Judge decides Pandora will pay ASCAP 1.85% of annual revenue – Win for Pandora, loss for songwriters

From Billboard:

“This rate is a clear defeat for songwriters,” Sony/ATV Music CEO Martin Bandier says. “This rate is woefully inadequate and further emphasizes the need for reform in the rate court proceedings. Songwriters can’t live in a world where streaming services only pay 1.85% of their revenue. This is a loss, and not something we can live with.”

Also:

Instead of giving ASCAP, the American Society of Composers and the rate increases it asked for the last three years, the court went with the rate Pandora has been paying for the last few years. In a statement, ASCAP noted that while the Judge Cote did not fully adopt the escalating rate structure that ASCAP sought, she also rejected Pandora’s argument that it should get the 1.7% rate that the Radio Music Licensing Committee has negotiated for terrestrial radio’s digital webcasts.

In the past, when music came from the radio or in some physical form, radio represented exposure and revenue came from the sale of records, CDs, etc. In a modern streaming universe, radio and records have been replaced by streaming and DRM-protected music services.
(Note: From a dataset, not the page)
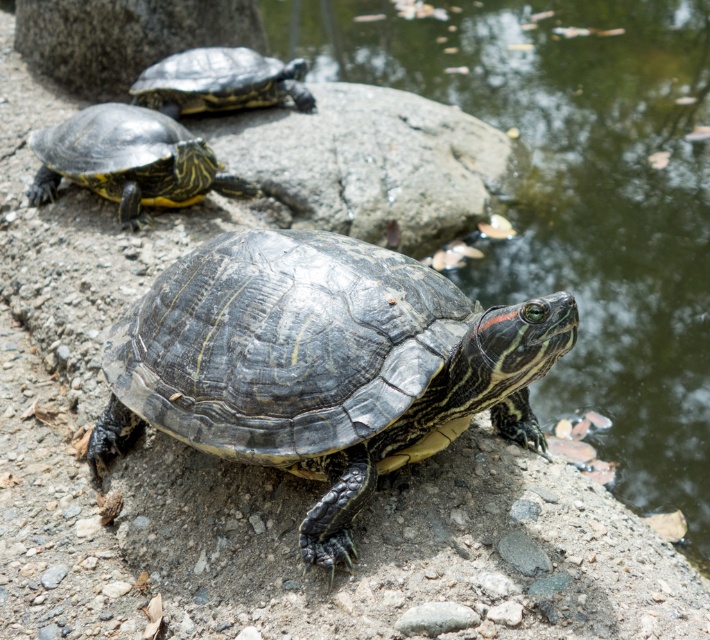 Who is shorter, shiny black turtle at left or shiny black turtle at upper center?

shiny black turtle at upper center is shorter.

Who is lower down, shiny black turtle at left or shiny black turtle at upper center?

shiny black turtle at left is below.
Being able to create music directly and get it on iTunes without a major-label in the middle is a real boon to music creators.

The real question is, do the streaming services provide the same level of service to the creators than the radio stations they are replacing. For this entire ecosystem to work, there needs to be balance. At the very foundation, the talent needs to make enough money to be able to afford to continue to make music. A knotty problem.